Abstract
Increased cranial pressure due to development of edema contributes significantly to the pathology of traumatic brain injury (TBI). Induction of an astrocytic water channel protein, Aquaporin 4 (AQP4), is known to predominantly contribute to cytotoxic edema following TBI. However, the mechanism for the increase in AQP4 following 24 h of TBI is poorly understood. Here we show that transcriptional activation of a ubiquitously expressed mammalian forkhead transcription factor, Foxo3a, induces cerebral edema by increasing the AQP4 level in the controlled cortical impact model of TBI in mice. TBI stimulates nuclear translocation of Foxo3a in astrocytes and subsequently augments its binding to AQP4 promoter in pericontusional cortex. Nuclear accumulation of Foxo3a is augmented by a decrease in phosphorylation at its Ser256 residue due to inactivation of Akt after TBI. Depletion of Foxo3a in mice rescues cytotoxic edema by preventing induction of AQP4 as well as attenuates memory impairment after TBI in mice.
Introduction
Increased intracranial pressure (ICP) following traumatic brain injury (TBI), caused by development of brain edema, contributes to poor outcomes associated with TBI. Imbalance in water homeostasis can explain the pathologies of edema. Several studies have shown that an astrocyte-specific protein, Aquaporin 4 (AQP4), plays an important role in formation of edema in brain (Vizuete et al., 1999; Bloch and Manley, 2007). It was demonstrated that TBI leads to a significant increase in AQP4 mRNA expression at the site of injury compared with sites distant from the sites of injury in brain. Although the functional role of AQP4 in TBI has not been well defined, it was shown that AQP4 knock-out mice are less susceptible to cerebellar edema formation after brain injury (Manley et al., 2000). Reducing the level of AQP4 leads to resolution of brain edema and better neurobiological outcomes following injury in brain. Overexpression of AQP4 accelerates cytotoxic brain swelling after TBI in mice (Yang et al., 2008). AQP4 can also be upregulated by induction of proinflammatory cytokines such as IL-1β following TBI in mice (Laird et al., 2010).

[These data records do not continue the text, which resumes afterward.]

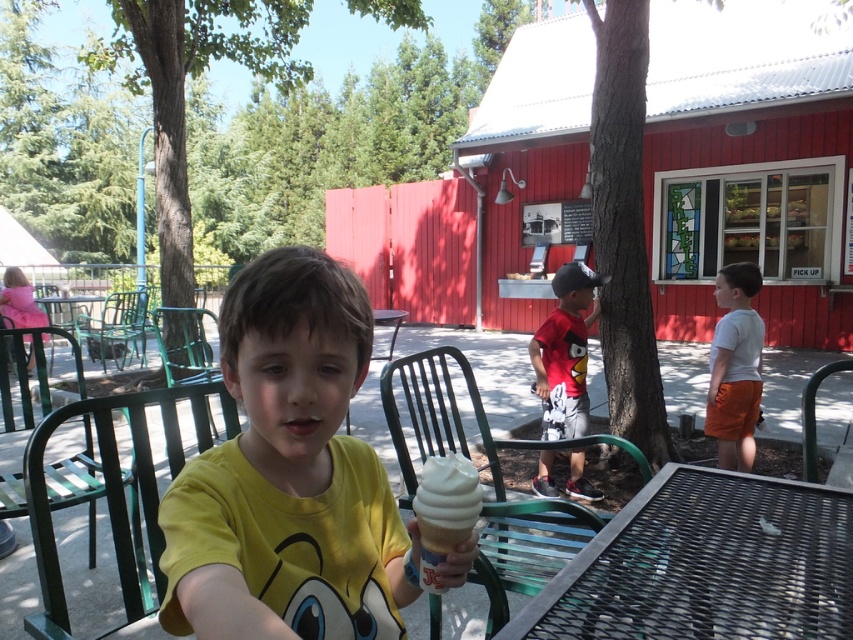 Question: In this image, where is yellow cotton shirt at center located relative to green metal chair at lower left?

Choices:
 (A) left
 (B) right

Answer: (B)

Question: Among these objects, which one is nearest to the camera?

Choices:
 (A) green metal table at left
 (B) green metal chair at lower left
 (C) yellow cotton shirt at center

Answer: (C)

Question: Does yellow cotton shirt at center have a lesser width compared to white cotton shirt at right?

Choices:
 (A) no
 (B) yes

Answer: (A)

Question: Considering the relative positions of green metal chair at lower center and red cotton shirt at center in the image provided, where is green metal chair at lower center located with respect to red cotton shirt at center?

Choices:
 (A) right
 (B) left

Answer: (B)

Question: Which object is farther from the camera taking this photo?

Choices:
 (A) yellow cotton shirt at center
 (B) white cotton shirt at right
 (C) green metal bench at left
 (D) green metal chair at left

Answer: (D)

Question: Among these objects, which one is farthest from the camera?

Choices:
 (A) green metal chair at lower center
 (B) black metal table at lower right
 (C) red cotton shirt at center
 (D) white cotton shirt at right

Answer: (D) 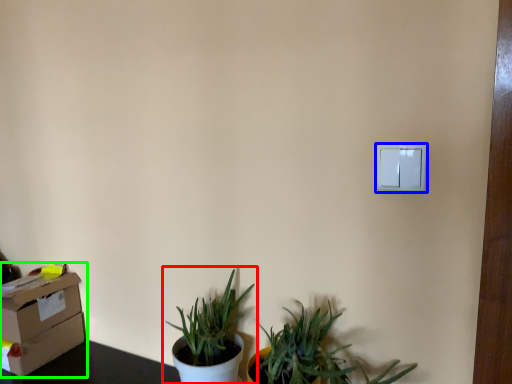 Question: Based on their relative distances, which object is farther from houseplant (highlighted by a red box)? Choose from light switch (highlighted by a blue box) and cardboard box (highlighted by a green box).

Choices:
 (A) light switch
 (B) cardboard box

Answer: (A) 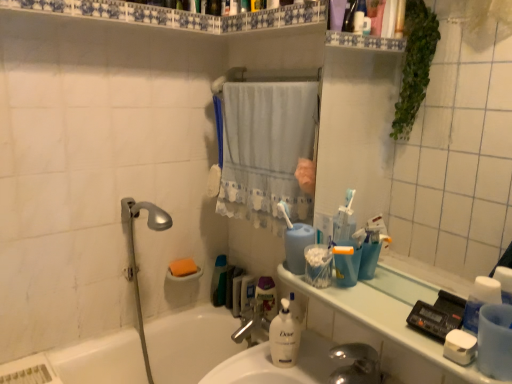 Where is `free location to the right of white matte bottle at center, placed as the second cleaning product when sorted from top to bottom`? Image resolution: width=512 pixels, height=384 pixels. free location to the right of white matte bottle at center, placed as the second cleaning product when sorted from top to bottom is located at coordinates (314, 365). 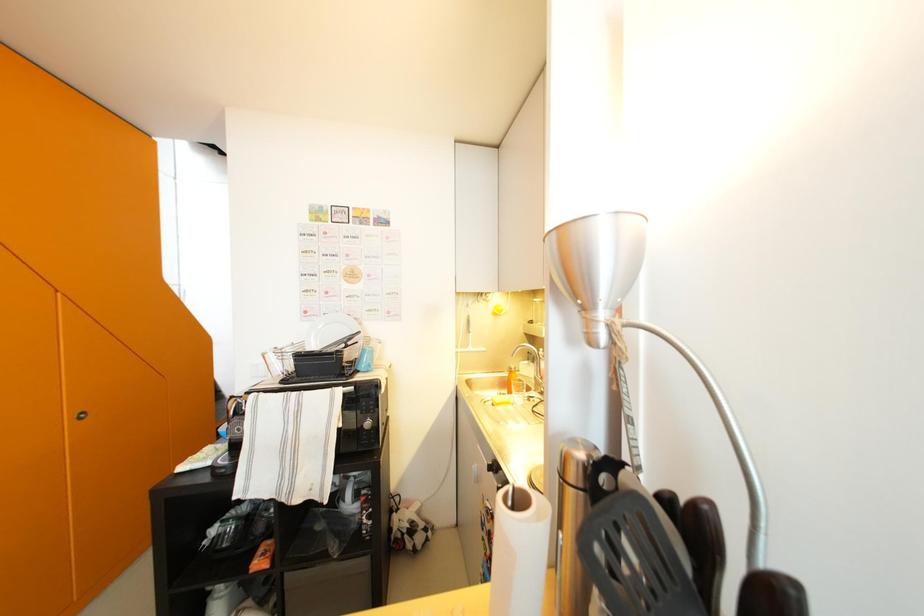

In neurons, activation of Foxo3a can protect against excitotoxic insults (Mojsilovic-Petrovic et al., 2009) or trigger neuronal death. Activation of Akt phosphorylates Foxo3a at Ser256 residue and prevents nuclear translocation, subsequently inhibiting transcriptional activation (Arden, 2004; Yang et al., 2005). Mutation of phosphorylation sites of Foxo3a (Foxo3aTM) causes a significant increase in nuclear translocation and transcriptional activity of Foxo3a (Brunet et al., 1999).

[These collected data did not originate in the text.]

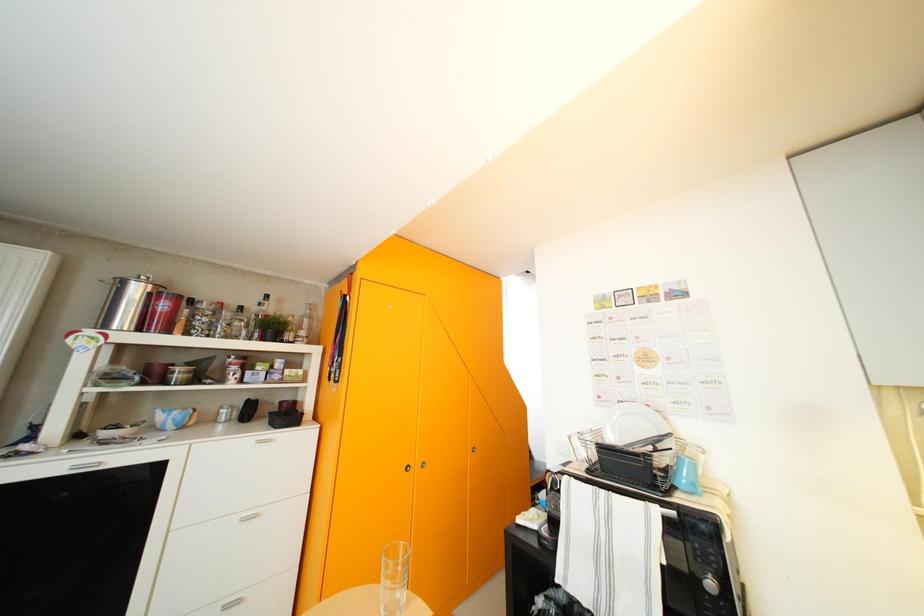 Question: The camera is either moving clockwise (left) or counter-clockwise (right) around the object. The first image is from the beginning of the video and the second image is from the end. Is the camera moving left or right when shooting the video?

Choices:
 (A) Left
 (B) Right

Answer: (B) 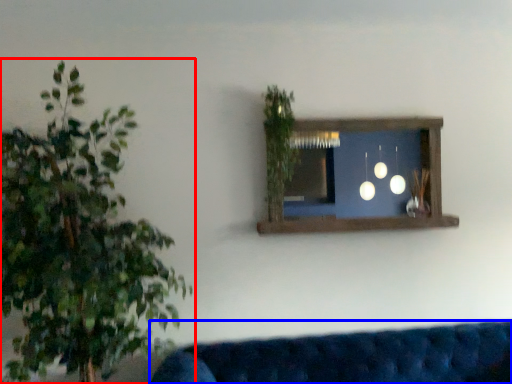 Question: Which point is further to the camera, houseplant (highlighted by a red box) or studio couch (highlighted by a blue box)?

Choices:
 (A) houseplant
 (B) studio couch

Answer: (B)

In the present study we show that TBI leads to transcriptional activation of Foxo3a, which stimulates induction of AQP4 at the site of injury after 24 h following TBI. Depletion of Foxo3a in mice prevents augmentation of AQP4 in brain and reduces cerebral edema that subsequently improves neurological outcome after TBI.
Materials and Methods
In this study we used 8- to 10-week-old C57BL/6 male mice unless mentioned otherwise.
Biochemical studies.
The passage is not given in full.